The New York Times has an article today ("For Drug Makers, a Downside to Full Disclosure") discussing the recent creation of archives for pharmecutical clinical trial data, including data from trials that did not result in publications. This effort is an attempt to deal with the age old problem of publication bias, a problem supposedly identified by the ancient Greeks, as described in a letter to the editor of Lancet by Mark Pettigrew:
The writings of Francis Bacon (1561-1626) are a good starting point. In his 1605 book, The Advancement of Learning, he alludes to this particular bias by pointing out that it is human nature for "the affirmative or active to effect more than the negative or privative. So that a few times hitting, or presence, countervails oft-times failing or absence". This is a clear description of the human tendency to ignore negative results, and Bacon would be an acceptable father figure. Bacon, however, goes further and supports his claim with a story about Diagoras the Atheist of Melos, the fifth century Greek poet.
Diagoras was the original atheist and free thinker. He mocked the Eleusinian mysteries, an autumnal fertility festival which involved psychogenic drug-taking, and was outlawed from Athens for hurling the wooden statue of a god into a fire and sarcastically urging it to perform a miracle to save itself. In the context of publication bias, his contribution is shown in a story of his visit to a votive temple on the Aegean island of Samothrace. Those who escaped from shipwrecks or were saved from drowning at sea would display portraits of themselves here in thanks to the great sea god Neptune. "Surely", Diagoras was challenged by a believer, "these portraits are proof that the gods really do intervene in human affairs?" Diagoras' reply cements his claim to be the "father of publication bias": "yea, but . . . where are they painted that are drowned?"

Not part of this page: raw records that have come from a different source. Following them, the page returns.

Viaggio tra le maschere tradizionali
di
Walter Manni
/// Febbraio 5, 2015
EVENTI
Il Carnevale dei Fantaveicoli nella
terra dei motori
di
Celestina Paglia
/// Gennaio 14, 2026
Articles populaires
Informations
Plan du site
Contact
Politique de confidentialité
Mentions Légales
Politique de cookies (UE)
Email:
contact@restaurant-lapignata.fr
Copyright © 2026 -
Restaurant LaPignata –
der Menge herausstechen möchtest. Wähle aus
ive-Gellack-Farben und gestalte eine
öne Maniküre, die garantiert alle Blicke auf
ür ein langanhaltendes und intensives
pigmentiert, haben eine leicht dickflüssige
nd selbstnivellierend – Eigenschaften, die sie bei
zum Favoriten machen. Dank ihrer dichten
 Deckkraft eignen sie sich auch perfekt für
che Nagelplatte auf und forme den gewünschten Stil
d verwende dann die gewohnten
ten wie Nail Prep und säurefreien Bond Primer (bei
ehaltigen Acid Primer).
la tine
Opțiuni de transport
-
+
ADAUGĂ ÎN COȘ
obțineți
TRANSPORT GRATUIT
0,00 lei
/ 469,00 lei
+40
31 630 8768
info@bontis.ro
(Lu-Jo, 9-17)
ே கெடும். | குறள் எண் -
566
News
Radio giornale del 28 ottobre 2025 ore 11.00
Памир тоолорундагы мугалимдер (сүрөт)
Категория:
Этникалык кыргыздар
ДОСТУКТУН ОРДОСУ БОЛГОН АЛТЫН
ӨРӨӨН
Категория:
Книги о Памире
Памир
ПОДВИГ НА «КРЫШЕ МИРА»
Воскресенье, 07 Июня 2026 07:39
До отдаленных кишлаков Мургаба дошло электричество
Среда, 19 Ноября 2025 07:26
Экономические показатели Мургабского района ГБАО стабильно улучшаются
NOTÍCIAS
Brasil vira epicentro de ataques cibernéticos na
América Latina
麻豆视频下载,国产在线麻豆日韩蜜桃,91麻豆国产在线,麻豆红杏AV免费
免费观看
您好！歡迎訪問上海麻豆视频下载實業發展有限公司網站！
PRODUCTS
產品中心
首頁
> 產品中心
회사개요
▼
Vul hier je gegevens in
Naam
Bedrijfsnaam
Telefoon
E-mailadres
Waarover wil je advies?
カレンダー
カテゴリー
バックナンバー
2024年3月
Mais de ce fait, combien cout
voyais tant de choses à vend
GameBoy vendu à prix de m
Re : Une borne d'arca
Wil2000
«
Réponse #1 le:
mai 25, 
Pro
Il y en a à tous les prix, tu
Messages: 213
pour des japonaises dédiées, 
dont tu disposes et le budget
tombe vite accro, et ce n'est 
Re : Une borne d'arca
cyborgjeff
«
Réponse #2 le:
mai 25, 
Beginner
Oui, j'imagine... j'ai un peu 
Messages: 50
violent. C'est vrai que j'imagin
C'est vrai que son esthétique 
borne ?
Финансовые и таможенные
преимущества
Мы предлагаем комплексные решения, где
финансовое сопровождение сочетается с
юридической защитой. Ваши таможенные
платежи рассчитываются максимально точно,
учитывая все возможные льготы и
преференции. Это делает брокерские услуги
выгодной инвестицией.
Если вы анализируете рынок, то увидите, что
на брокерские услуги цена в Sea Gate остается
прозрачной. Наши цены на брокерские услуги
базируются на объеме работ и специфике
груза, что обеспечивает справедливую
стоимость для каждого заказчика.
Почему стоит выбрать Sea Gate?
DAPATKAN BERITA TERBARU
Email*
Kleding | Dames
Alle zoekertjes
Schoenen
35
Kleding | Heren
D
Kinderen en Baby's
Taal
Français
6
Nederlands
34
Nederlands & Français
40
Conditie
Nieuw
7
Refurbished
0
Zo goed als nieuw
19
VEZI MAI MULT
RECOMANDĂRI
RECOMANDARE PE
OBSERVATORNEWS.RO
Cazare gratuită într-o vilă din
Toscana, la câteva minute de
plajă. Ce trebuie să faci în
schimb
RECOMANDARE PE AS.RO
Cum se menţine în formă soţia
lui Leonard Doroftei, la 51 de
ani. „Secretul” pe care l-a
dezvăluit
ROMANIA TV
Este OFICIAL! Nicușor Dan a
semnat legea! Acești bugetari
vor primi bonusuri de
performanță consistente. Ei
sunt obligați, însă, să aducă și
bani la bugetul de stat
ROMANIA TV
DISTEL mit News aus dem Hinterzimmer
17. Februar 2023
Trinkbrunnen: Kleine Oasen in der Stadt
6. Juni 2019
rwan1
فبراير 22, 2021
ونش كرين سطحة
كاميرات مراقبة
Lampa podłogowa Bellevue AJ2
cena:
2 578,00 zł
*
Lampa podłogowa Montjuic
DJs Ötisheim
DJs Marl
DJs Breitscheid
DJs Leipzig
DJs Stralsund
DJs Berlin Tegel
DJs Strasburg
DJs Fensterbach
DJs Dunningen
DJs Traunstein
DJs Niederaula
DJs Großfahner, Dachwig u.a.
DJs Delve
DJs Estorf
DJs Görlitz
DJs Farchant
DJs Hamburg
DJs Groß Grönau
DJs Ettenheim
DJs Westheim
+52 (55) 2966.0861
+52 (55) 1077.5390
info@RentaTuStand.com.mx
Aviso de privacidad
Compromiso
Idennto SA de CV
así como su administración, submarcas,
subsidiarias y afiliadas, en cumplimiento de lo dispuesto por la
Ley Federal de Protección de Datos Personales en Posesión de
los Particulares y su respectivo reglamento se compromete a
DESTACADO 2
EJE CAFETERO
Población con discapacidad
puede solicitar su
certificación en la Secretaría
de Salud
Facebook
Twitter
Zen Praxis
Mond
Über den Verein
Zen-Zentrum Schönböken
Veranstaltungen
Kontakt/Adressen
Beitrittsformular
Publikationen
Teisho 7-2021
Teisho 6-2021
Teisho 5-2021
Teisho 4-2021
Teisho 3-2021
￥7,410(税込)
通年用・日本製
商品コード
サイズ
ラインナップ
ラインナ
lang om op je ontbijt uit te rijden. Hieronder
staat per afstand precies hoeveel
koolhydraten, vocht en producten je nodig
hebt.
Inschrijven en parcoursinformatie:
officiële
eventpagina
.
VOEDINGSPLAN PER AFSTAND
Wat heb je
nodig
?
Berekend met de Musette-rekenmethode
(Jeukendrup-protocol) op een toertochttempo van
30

While dealing with publication bias would seem to be a good thing, the Times article suggests (perhaps in an attempt to avoid publication bias itself) that some people are worried about this practice:
Some experts also believe that releasing the results of hundreds of studies involving drugs or medical devices might create confusion and anxiety for patients who are typically not well prepared to understand the studies or to put them in context.
“I would be very concerned about wholesale posting of thousands of clinical trials leading to mass confusion,” said Dr. Steven Galson, the director for the Center for Drug Evaluation and Research at the F.D.A.
It is a little hard for me to believe that this confusion would be worse than the litany of possible side effects given at the end of every pharmecutical commercial, but that is a different issue. From a purely statistical point of view, it seems like this is a no-brainer, a natural extension of efforts to ensure that published results can be replicated. Whether you are a frequentist or a Bayesian, inferences should be better when conditioned on all of the data that has been collected, not just the data that researchers decided to use in their publications. There could be a reasonable argument about what to do with (and how do define) corrupted data - data from trials that blew up in one way or another - but this seems like a second-order consideration.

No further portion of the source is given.